By , Editor-In-ChiefGary's BioWrite Gary

The question is simple: Who got the better end of the deal, Ford or Tata Motors in the sale to the latter of the Jaguar Land Rover operations?  Is it possible that the answer is “Neither”?

Essentially, the deal is that Tata will pay Ford $2.3-billion.  However, Ford will contribute approximately $600-million to the Jaguar Land Rover pension plans.  Which means, of course, that there’s a good bit of money that’s being taken out of that $2.3 billion.

However, according to the official news release from Ford, the Blue Oval “will continue to supply Jaguar Land Rover for differing periods with powertrains, stampings and other vehicle components, in addition to a variety of technologies, such as environmental and platform technologies.  Ford also has committed to provide engineering support, including research and development, plus information technology, accounting and other services.

“In addition, Ford Motor Credit Company will provide financing for Jaguar and Land Rover dealers and customers during a transitional period, which can vary by market, of up to 12 months.”

Now we can only hope that Ford is going to be making some money while working as a supplier to Tata Motors with the powertrains, stamping and whatnot, as well as for the engineering and other services being provided.  (Isn’t this a bit odd—the Dearborn-based company providing IT services to a Mumbai-based Tata.)

So how did the two brands do last year in U.S. sales?  Looking at 2007 sales, Jaguar sold a total of 15,683 vehicles in the U.S.  That is not a typo.  There is no zero missing from that number.  Just shy of 16,000 units for the entire year.  By comparison, Ford sold 55,069 F-Series pickups in the month of December, 2007, alone, and that number is off by 22% compared to year-earlier sales.  On an annual basis, Ford sold more Crown Vics in 2007 than Jaguars, 60,901, or nearly four times as many XJs, S-Types, X-Types, and XKs combined.

The Land Rover brand did better in U.S. sales for 2007, with a total of 49,550 vehicles being shifted, which was actually a 3.7% improvement over 2006 sales, whereas Jag ’07 sales were down 24.2% compared to the previous year.  Still, the annual Land Rover sales in the U.S. in ’07 are less than the sales of the Mercury Grand Marquis, which were at 50,664 in ’07.

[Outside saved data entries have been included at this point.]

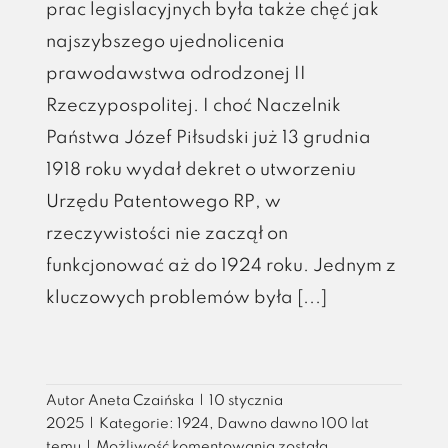
prac legislacyjnych była także chęć jak
najszybszego ujednolicenia
prawodawstwa odrodzonej II
Rzeczypospolitej. I choć Naczelnik
Państwa Józef Piłsudski już 13 grudnia
1918 roku wydał dekret o utworzeniu
Urzędu Patentowego RP, w
rzeczywistości nie zaczął on
funkcjonować aż do 1924 roku. Jednym z
kluczowych problemów była [...]
Autor
Aneta Czaińska
|
10 stycznia
2025
|
Kategorie:
1924
,
Dawno dawno 100 lat
Wynalazek
temu
|
Możliwość komentowania
została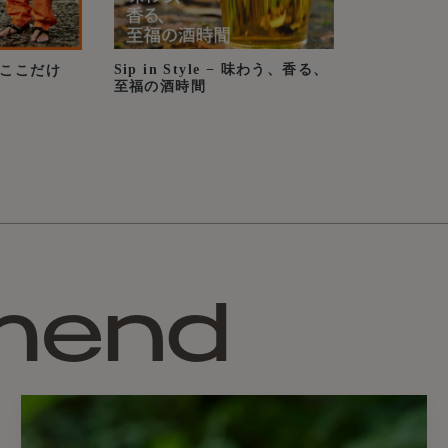
▪通常サイズ
Size/ H 75mm x 85mmφ
容量/ 240cc程度
Sip in Style − 味わう、香る、
e - ここだけ
重量/ 63g程度
至福の酒時間
▪tanagocoroサイズ
Size/ H 55mm x 56mmφ
容量/ 105cc程度
重量/ 25g程度
▪木地
桂材（横木取り/すり型轆轤
mend
▪塗
漆（拭き漆）
▪紐
エルク革
【使用上の注意】
本製品をご使用になる前に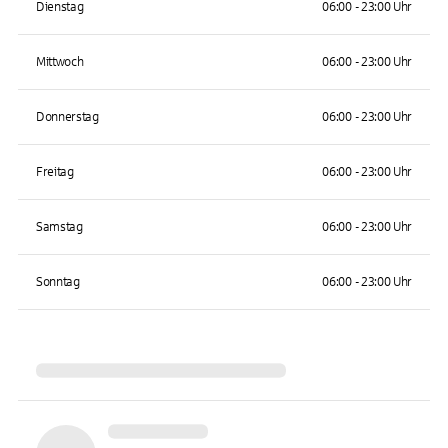
Dienstag
06:00 - 23:00 Uhr
Mittwoch
06:00 - 23:00 Uhr
Donnerstag
06:00 - 23:00 Uhr
Freitag
06:00 - 23:00 Uhr
Samstag
06:00 - 23:00 Uhr
Sonntag
06:00 - 23:00 Uhr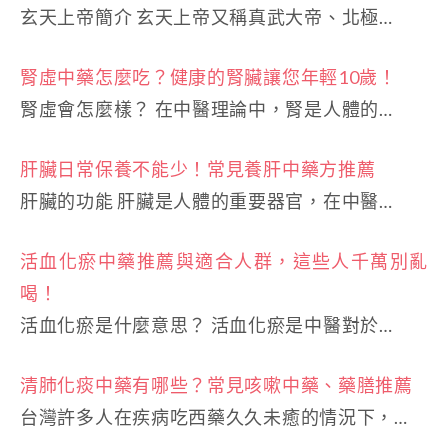
玄天上帝簡介 玄天上帝又稱真武大帝、北極…
腎虛中藥怎麼吃？健康的腎臟讓您年輕10歲！
腎虛會怎麼樣？ 在中醫理論中，腎是人體的…
肝臟日常保養不能少！常見養肝中藥方推薦
肝臟的功能 肝臟是人體的重要器官，在中醫…
活血化瘀中藥推薦與適合人群，這些人千萬別亂
喝！
活血化瘀是什麼意思？ 活血化瘀是中醫對於…
清肺化痰中藥有哪些？常見咳嗽中藥、藥膳推薦
台灣許多人在疾病吃西藥久久未癒的情況下，…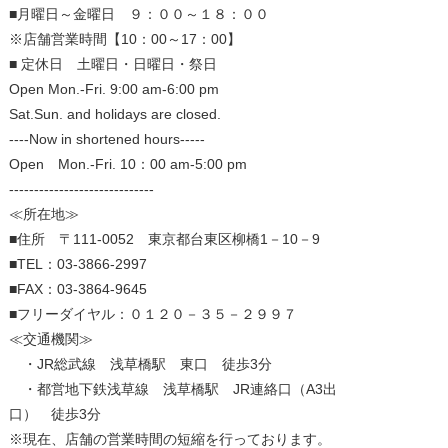
■月曜日～金曜日 ９：００～１８：００
※店舗営業時間【10：00～17：00】
■ 定休日 土曜日・日曜日・祭日
Open Mon.-Fri. 9:00 am-6:00 pm
Sat.Sun. and holidays are closed.
----Now in shortened hours-----
Open Mon.-Fri. 10：00 am-5:00 pm
-----------------------------
≪所在地≫
■住所 〒111-0052 東京都台東区柳橋1－10－9
■TEL：03-3866-2997
■FAX：03-3864-9645
■フリーダイヤル：０１２０－３５－２９９７
≪交通機関≫
・JR総武線 浅草橋駅 東口 徒歩3分
・都営地下鉄浅草線 浅草橋駅 JR連絡口（A3出
口） 徒歩3分
※現在、店舗の営業時間の短縮を行っております。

Of course, the U.S. is not the rest of the world.  Presumably, when Ratan N. Tata, chairman of Tata Sons and Tata Motors, said, “We are very pleased at the prospect of Jaguar and Land Rover being a significant part of our automotive business,” he was thinking in the context of places other than the U.S.  Tata Motors, India’s largest auto company, builds cars, buses and trucks, and markets them in the Middle East, South Asia, Southeast Asia, and South America.  It has a joint venture with Fiat to build cars, engines and transmission in India; it distributes Fiat cars in India.  It is associated with Daewoo in South Korea though Tata Daewoo Commercial Vehicle; owns 21% of a Spanish bus coach manufacturer, Hispano Carrocera; has a joint venture with a Brazilian bus coach manufacturer Marcopolo; and has a joint venture with Thailand-based Thonburi Automotive to produce and sell pickups in Thailand.  While it numbers things like the Indigo XL among its Indian-based passenger cars and the Sumo Grande among its SUVs, the likes of the Jaguar XF and the Range Rover are certainly remarkable additions.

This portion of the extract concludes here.